Cython Code significantly slow with bag `.map` than in sequentially

I have a module written in mostly cython/c++, when it’s called sequentially it’s extremely fast, when I call it with .map from a dask bag, it is extremely slow. When I scale up the number of items in the bag the slowness seems to compound.

The code is fairly straight forward,

    def extract_in_parallel(self):
        """
        runs the extracts in parallel using dask.
        :return:
        """
        sequence = []
        for path in Path('datasets/scrappinghub_aeb/html').glob('*.html.gz'):
            with gzip.open(path, 'rt', encoding='utf8') as f:
                html = f.read()
            item_id = path.stem.split('.')[0]
            sequence.append({
                'item_id': item_id,
                'html': html
            })
        start = time.time()
        bagged = db.from_sequence(sequence)\
            .map(self.parallel_extract)
        bagged = bagged.compute()
        self.elapsed_time = time.time() - start
        self.extracts = {item['item_id']:{'articleBody': item['articleBody']} for item in bagged}

The entire test suite is here: wee-benchmarking-tool/__init__.py at main · Nootka-io/wee-benchmarking-tool · GitHub (Also interesting, I see bigger speed ups from some libraries than others, when running in parallel vs sequential)

In this case the code is about 8x slower when run in parallel.

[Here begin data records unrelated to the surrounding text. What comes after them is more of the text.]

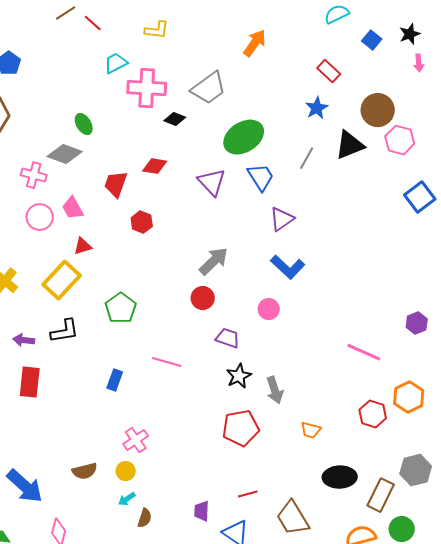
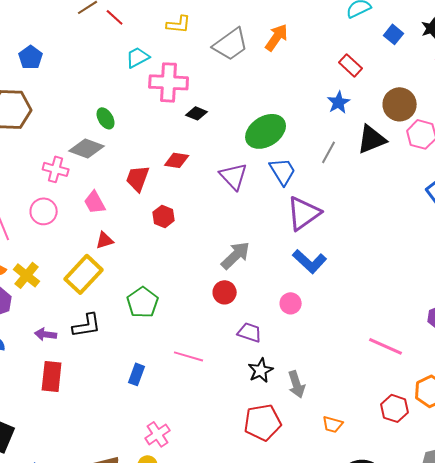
gray trapezoid: (209, 88) -> (231, 44), moved
pink circle: (40, 217) -> (44, 211), moved
purple triangle: (282, 219) -> (304, 213), size x1.4

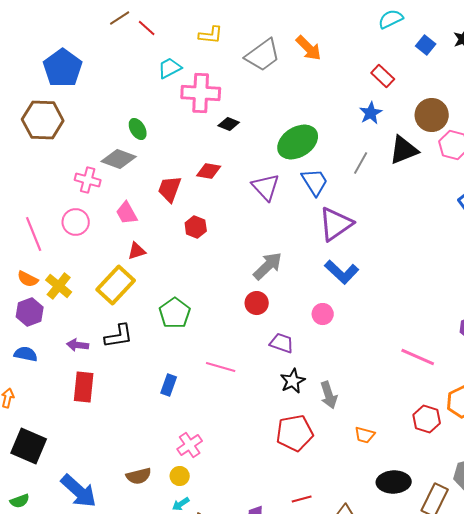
orange arrow: (277, 37) -> (309, 48), turned 100
blue pentagon: (31, 57) -> (63, 68), size x1.6

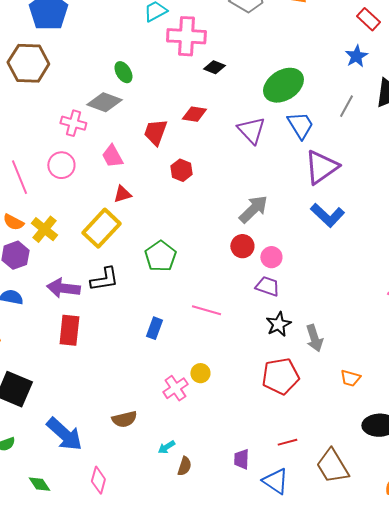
pink circle: (323, 314) -> (271, 257), moved
purple arrow: (78, 345) -> (63, 288), size x1.5
yellow circle: (180, 476) -> (200, 373), moved

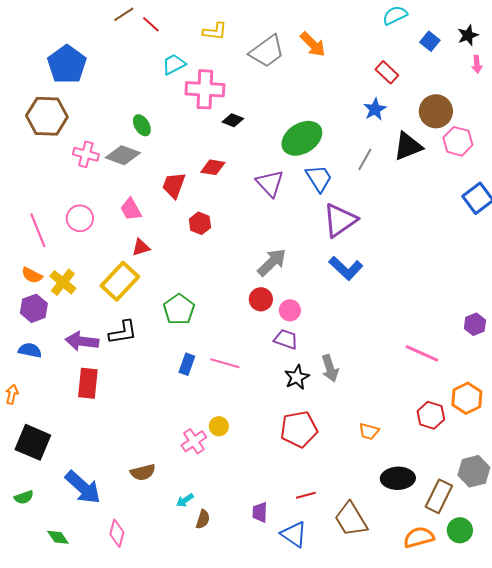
pink cross: (73, 123) -> (86, 154), moved
blue rectangle: (154, 328) -> (187, 364), moved
gray arrow: (314, 338) -> (330, 368), moved

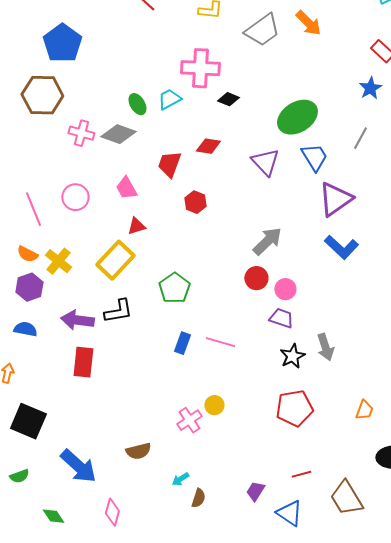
cyan trapezoid: (174, 64) -> (169, 99), moved
orange trapezoid: (369, 431) -> (364, 410), turned -85
purple trapezoid: (260, 512) -> (255, 491), turned 30

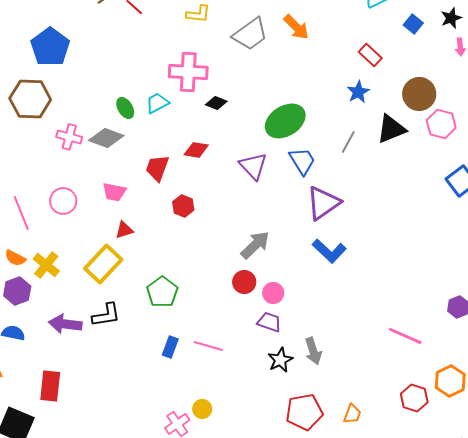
pink trapezoid: (126, 188) -> (114, 192), turned -50
red rectangle: (83, 362) -> (50, 386), moved
red pentagon: (294, 408) -> (304, 412), moved

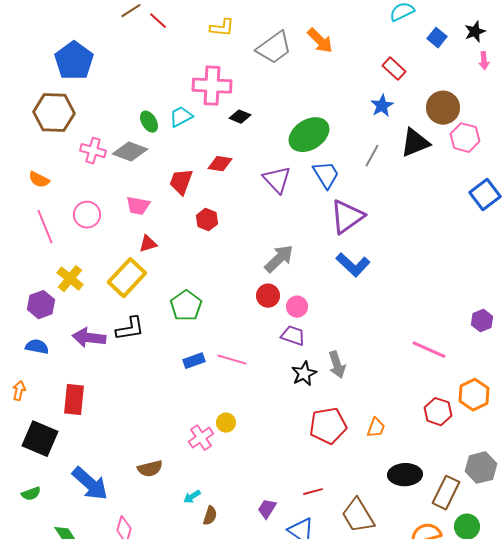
orange semicircle: (15, 258) -> (39, 180), moved
blue rectangle: (170, 347) -> (194, 361), turned 50

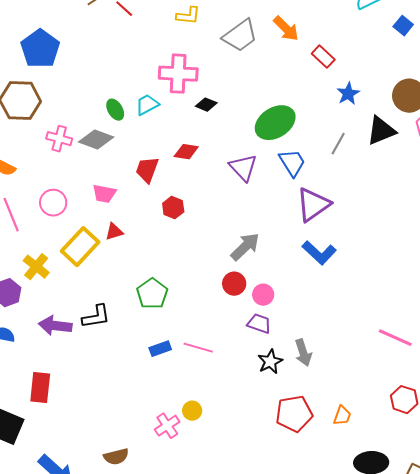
red rectangle: (394, 69) -> (323, 57), moved
yellow rectangle: (127, 278) -> (80, 247), moved

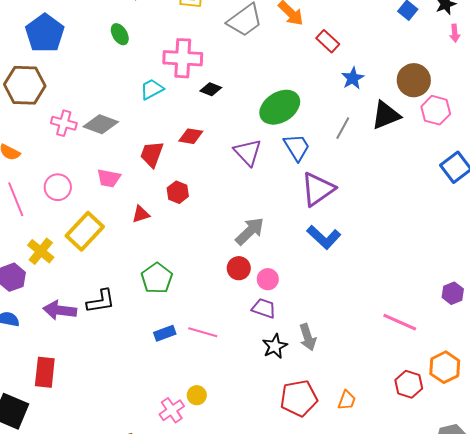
green ellipse: (115, 110) -> (120, 34), moved
red triangle: (114, 232) -> (141, 214), moved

I understand there are sometimes when parallel processing may not be necessary, but I’m trying to sort out what the slow down may be caused by, and how to best profile this.

Seems to be related to the overhead of serialising the objects. Switching to python’s multiprocessing pool solves the issue. If anyone has any deeper insights, it would be appreciated.

@winddude if you have a profile showing this, ideally with py-spy in speedscope format, that could be interesting.

pythons multiproccessing pool → speedscope

dask bag → speedscope

Now speedscope it new to me, so I’m not fully sure what to make of them.

I may need to take another look at this. Seems like the output doesn’t actually include the functions that do the actual work. A little confused.